The space theme continued with a trip to Breese Little Gallery  to see the exhibition dark frame / deep field  and a collection of Vintage NASA Photographs.

The most arresting piece was Dan Holdworth’s giant c-type of a mountain range inverted into an ethereal alien scape.

Dan Holdsworth, Blackout 13

Dan Holdsworth, Blackout 13

The NASA photos were also fascinating. The strange light, the staged self-consciousness.  These images share the style of the cinema flyer from the same era and so the amazing achievement and experience of these men standing on alien soil seems to get diluted by the association with fantasy making it even harder to comprehend what we are looking at.
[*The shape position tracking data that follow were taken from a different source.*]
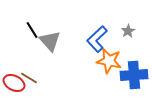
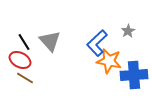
black line: moved 8 px left, 12 px down
blue L-shape: moved 4 px down
brown line: moved 4 px left
red ellipse: moved 6 px right, 23 px up
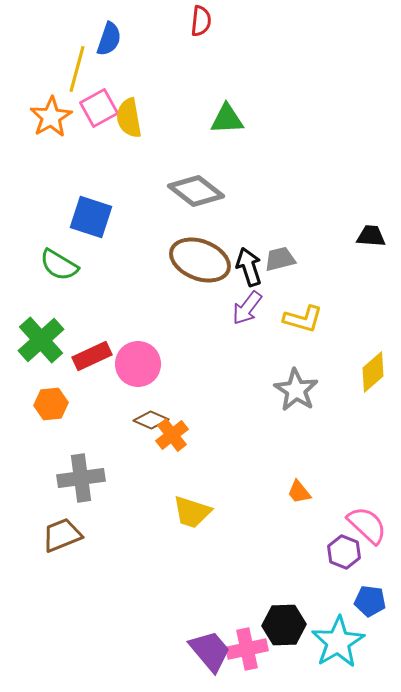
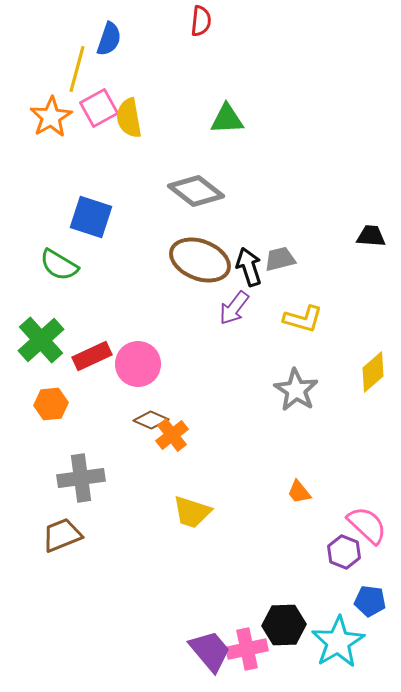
purple arrow: moved 13 px left
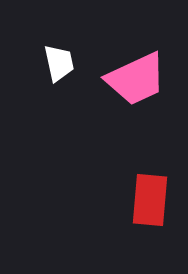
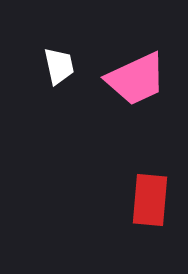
white trapezoid: moved 3 px down
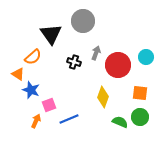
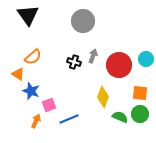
black triangle: moved 23 px left, 19 px up
gray arrow: moved 3 px left, 3 px down
cyan circle: moved 2 px down
red circle: moved 1 px right
blue star: moved 1 px down
green circle: moved 3 px up
green semicircle: moved 5 px up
Alan Shepard and the U.S. flag, Apollo 14, February 1971

Alan Shepard and the U.S. flag,  Apollo 14                February 1971

 

 

 

 

 

 

 

 

I enjoy visiting artists studios, seeing the debris from the workings of the mind. I am envious of these spaces. I went to see what Elizabeth Murton and Lizzie Cannon have been working on at Bow Arts Open Studios Event. Elizabeth is also interested in structures and was showing her experiments with nets and the malleable nature of space.

Elizabeth Murton worked net

Elizabeth Murton worked net

Lizzie has hauled a giant portion of rusting pipe from a Suffolk beach into her studio. She had already started to discreetly embellish the rust encrusted surface with tiny stitches and glass beads. She is interested in accretion of matter and repair. Repair can also contribute to the deterioration as the tiny perforations from the stitching break down the surface. In the case of her mended leaves the repairs appear as scars.  Both artists had work in the Structure, Texture, Future exhibition, an investigation into ruin and repair the substance of matter and our relationship to it,  curated by Shahida Bari and Rosamond Murdoch.